Assigned task —
Copy every record that appears below, exactly as it stands.

[[ Excerpted data open ]]

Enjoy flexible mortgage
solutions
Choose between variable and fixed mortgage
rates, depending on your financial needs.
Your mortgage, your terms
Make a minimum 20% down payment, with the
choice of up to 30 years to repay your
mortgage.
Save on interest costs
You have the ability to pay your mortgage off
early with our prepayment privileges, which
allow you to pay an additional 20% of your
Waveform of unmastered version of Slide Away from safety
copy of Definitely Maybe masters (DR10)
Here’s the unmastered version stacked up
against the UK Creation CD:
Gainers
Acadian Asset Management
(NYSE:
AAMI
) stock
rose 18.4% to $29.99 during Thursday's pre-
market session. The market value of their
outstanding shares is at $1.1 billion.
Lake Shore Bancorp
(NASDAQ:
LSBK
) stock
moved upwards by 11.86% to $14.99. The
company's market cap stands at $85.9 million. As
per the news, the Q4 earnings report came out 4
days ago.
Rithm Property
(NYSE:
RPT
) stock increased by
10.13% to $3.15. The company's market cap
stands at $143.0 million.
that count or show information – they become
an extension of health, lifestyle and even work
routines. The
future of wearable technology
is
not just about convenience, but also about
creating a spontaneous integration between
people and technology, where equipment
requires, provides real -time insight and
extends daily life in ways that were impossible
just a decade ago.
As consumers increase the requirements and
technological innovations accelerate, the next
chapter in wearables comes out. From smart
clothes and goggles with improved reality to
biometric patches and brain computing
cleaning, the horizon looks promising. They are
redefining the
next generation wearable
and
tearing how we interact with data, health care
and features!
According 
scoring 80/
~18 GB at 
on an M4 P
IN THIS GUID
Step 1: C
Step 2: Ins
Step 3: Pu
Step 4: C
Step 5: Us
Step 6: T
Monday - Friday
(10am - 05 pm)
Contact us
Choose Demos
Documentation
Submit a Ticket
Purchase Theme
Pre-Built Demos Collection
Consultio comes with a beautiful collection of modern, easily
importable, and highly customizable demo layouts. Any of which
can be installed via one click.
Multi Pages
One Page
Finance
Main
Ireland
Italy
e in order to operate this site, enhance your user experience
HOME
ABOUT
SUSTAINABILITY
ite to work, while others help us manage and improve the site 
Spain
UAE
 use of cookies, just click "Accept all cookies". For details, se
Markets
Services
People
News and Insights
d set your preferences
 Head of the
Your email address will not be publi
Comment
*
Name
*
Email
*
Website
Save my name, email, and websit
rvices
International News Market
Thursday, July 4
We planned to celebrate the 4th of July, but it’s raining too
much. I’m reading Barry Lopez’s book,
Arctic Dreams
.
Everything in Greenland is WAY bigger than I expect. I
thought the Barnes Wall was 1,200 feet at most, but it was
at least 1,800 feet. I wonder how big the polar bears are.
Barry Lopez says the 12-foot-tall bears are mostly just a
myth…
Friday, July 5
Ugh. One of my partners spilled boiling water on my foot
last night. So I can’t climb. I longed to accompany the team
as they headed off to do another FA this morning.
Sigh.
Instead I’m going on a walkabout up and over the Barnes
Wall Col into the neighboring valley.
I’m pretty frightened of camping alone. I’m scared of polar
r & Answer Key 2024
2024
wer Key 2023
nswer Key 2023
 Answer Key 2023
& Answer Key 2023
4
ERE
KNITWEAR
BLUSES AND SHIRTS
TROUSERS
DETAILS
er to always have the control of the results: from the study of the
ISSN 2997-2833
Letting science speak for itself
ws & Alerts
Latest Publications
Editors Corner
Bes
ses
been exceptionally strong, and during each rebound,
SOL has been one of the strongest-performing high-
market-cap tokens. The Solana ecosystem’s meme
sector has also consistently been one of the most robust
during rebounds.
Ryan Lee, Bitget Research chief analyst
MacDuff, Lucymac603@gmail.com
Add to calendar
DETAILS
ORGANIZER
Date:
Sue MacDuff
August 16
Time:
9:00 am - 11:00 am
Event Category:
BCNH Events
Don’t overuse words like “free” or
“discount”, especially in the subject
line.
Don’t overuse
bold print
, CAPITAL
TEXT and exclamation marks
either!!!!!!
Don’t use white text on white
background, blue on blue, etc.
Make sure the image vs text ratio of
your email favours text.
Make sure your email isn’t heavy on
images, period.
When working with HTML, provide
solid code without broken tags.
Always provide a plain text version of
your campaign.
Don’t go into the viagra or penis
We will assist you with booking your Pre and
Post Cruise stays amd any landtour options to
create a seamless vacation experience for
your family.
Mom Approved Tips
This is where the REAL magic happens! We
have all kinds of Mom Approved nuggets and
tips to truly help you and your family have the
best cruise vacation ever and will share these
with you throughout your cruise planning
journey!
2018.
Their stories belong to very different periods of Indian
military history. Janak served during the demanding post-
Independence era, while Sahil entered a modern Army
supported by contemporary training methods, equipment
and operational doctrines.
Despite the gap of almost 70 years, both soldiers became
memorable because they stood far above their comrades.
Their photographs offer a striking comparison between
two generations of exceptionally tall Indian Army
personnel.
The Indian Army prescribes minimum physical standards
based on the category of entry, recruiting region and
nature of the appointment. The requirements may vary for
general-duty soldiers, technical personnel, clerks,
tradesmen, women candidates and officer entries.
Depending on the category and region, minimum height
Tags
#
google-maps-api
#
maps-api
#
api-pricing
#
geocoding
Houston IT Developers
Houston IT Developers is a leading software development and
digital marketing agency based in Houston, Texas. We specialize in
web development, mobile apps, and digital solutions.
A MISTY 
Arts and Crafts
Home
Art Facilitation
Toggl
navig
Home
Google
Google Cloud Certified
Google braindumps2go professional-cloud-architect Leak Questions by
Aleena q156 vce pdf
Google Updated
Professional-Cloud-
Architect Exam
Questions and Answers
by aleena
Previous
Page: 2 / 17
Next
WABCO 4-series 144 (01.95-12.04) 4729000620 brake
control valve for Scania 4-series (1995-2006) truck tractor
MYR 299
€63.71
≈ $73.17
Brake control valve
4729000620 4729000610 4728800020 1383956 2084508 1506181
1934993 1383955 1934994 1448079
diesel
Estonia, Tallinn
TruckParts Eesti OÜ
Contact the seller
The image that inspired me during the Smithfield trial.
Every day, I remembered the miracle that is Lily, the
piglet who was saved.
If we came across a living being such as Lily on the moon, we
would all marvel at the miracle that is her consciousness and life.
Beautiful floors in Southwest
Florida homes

[[ Excerpted data closed ]]

Problem solution —
Enjoy flexible mortgage
solutions
Choose between variable and fixed mortgage
rates, depending on your financial needs.
Your mortgage, your terms
Make a minimum 20% down payment, with the
choice of up to 30 years to repay your
mortgage.
Save on interest costs
You have the ability to pay your mortgage off
early with our prepayment privileges, which
allow you to pay an additional 20% of your
Waveform of unmastered version of Slide Away from safety
copy of Definitely Maybe masters (DR10)
Here’s the unmastered version stacked up
against the UK Creation CD:
Gainers
Acadian Asset Management
(NYSE:
AAMI
) stock
rose 18.4% to $29.99 during Thursday's pre-
market session. The market value of their
outstanding shares is at $1.1 billion.
Lake Shore Bancorp
(NASDAQ:
LSBK
) stock
moved upwards by 11.86% to $14.99. The
company's market cap stands at $85.9 million. As
per the news, the Q4 earnings report came out 4
days ago.
Rithm Property
(NYSE:
RPT
) stock increased by
10.13% to $3.15. The company's market cap
stands at $143.0 million.
that count or show information – they become
an extension of health, lifestyle and even work
routines. The
future of wearable technology
is
not just about convenience, but also about
creating a spontaneous integration between
people and technology, where equipment
requires, provides real -time insight and
extends daily life in ways that were impossible
just a decade ago.
As consumers increase the requirements and
technological innovations accelerate, the next
chapter in wearables comes out. From smart
clothes and goggles with improved reality to
biometric patches and brain computing
cleaning, the horizon looks promising. They are
redefining the
next generation wearable
and
tearing how we interact with data, health care
and features!
According 
scoring 80/
~18 GB at 
on an M4 P
IN THIS GUID
Step 1: C
Step 2: Ins
Step 3: Pu
Step 4: C
Step 5: Us
Step 6: T
Monday - Friday
(10am - 05 pm)
Contact us
Choose Demos
Documentation
Submit a Ticket
Purchase Theme
Pre-Built Demos Collection
Consultio comes with a beautiful collection of modern, easily
importable, and highly customizable demo layouts. Any of which
can be installed via one click.
Multi Pages
One Page
Finance
Main
Ireland
Italy
e in order to operate this site, enhance your user experience
HOME
ABOUT
SUSTAINABILITY
ite to work, while others help us manage and improve the site 
Spain
UAE
 use of cookies, just click "Accept all cookies". For details, se
Markets
Services
People
News and Insights
d set your preferences
 Head of the
Your email address will not be publi
Comment
*
Name
*
Email
*
Website
Save my name, email, and websit
rvices
International News Market
Thursday, July 4
We planned to celebrate the 4th of July, but it’s raining too
much. I’m reading Barry Lopez’s book,
Arctic Dreams
.
Everything in Greenland is WAY bigger than I expect. I
thought the Barnes Wall was 1,200 feet at most, but it was
at least 1,800 feet. I wonder how big the polar bears are.
Barry Lopez says the 12-foot-tall bears are mostly just a
myth…
Friday, July 5
Ugh. One of my partners spilled boiling water on my foot
last night. So I can’t climb. I longed to accompany the team
as they headed off to do another FA this morning.
Sigh.
Instead I’m going on a walkabout up and over the Barnes
Wall Col into the neighboring valley.
I’m pretty frightened of camping alone. I’m scared of polar
r & Answer Key 2024
2024
wer Key 2023
nswer Key 2023
 Answer Key 2023
& Answer Key 2023
4
ERE
KNITWEAR
BLUSES AND SHIRTS
TROUSERS
DETAILS
er to always have the control of the results: from the study of the
ISSN 2997-2833
Letting science speak for itself
ws & Alerts
Latest Publications
Editors Corner
Bes
ses
been exceptionally strong, and during each rebound,
SOL has been one of the strongest-performing high-
market-cap tokens. The Solana ecosystem’s meme
sector has also consistently been one of the most robust
during rebounds.
Ryan Lee, Bitget Research chief analyst
MacDuff, Lucymac603@gmail.com
Add to calendar
DETAILS
ORGANIZER
Date:
Sue MacDuff
August 16
Time:
9:00 am - 11:00 am
Event Category:
BCNH Events
Don’t overuse words like “free” or
“discount”, especially in the subject
line.
Don’t overuse
bold print
, CAPITAL
TEXT and exclamation marks
either!!!!!!
Don’t use white text on white
background, blue on blue, etc.
Make sure the image vs text ratio of
your email favours text.
Make sure your email isn’t heavy on
images, period.
When working with HTML, provide
solid code without broken tags.
Always provide a plain text version of
your campaign.
Don’t go into the viagra or penis
We will assist you with booking your Pre and
Post Cruise stays amd any landtour options to
create a seamless vacation experience for
your family.
Mom Approved Tips
This is where the REAL magic happens! We
have all kinds of Mom Approved nuggets and
tips to truly help you and your family have the
best cruise vacation ever and will share these
with you throughout your cruise planning
journey!
2018.
Their stories belong to very different periods of Indian
military history. Janak served during the demanding post-
Independence era, while Sahil entered a modern Army
supported by contemporary training methods, equipment
and operational doctrines.
Despite the gap of almost 70 years, both soldiers became
memorable because they stood far above their comrades.
Their photographs offer a striking comparison between
two generations of exceptionally tall Indian Army
personnel.
The Indian Army prescribes minimum physical standards
based on the category of entry, recruiting region and
nature of the appointment. The requirements may vary for
general-duty soldiers, technical personnel, clerks,
tradesmen, women candidates and officer entries.
Depending on the category and region, minimum height
Tags
#
google-maps-api
#
maps-api
#
api-pricing
#
geocoding
Houston IT Developers
Houston IT Developers is a leading software development and
digital marketing agency based in Houston, Texas. We specialize in
web development, mobile apps, and digital solutions.
A MISTY 
Arts and Crafts
Home
Art Facilitation
Toggl
navig
Home
Google
Google Cloud Certified
Google braindumps2go professional-cloud-architect Leak Questions by
Aleena q156 vce pdf
Google Updated
Professional-Cloud-
Architect Exam
Questions and Answers
by aleena
Previous
Page: 2 / 17
Next
WABCO 4-series 144 (01.95-12.04) 4729000620 brake
control valve for Scania 4-series (1995-2006) truck tractor
MYR 299
€63.71
≈ $73.17
Brake control valve
4729000620 4729000610 4728800020 1383956 2084508 1506181
1934993 1383955 1934994 1448079
diesel
Estonia, Tallinn
TruckParts Eesti OÜ
Contact the seller
The image that inspired me during the Smithfield trial.
Every day, I remembered the miracle that is Lily, the
piglet who was saved.
If we came across a living being such as Lily on the moon, we
would all marvel at the miracle that is her consciousness and life.
Beautiful floors in Southwest
Florida homes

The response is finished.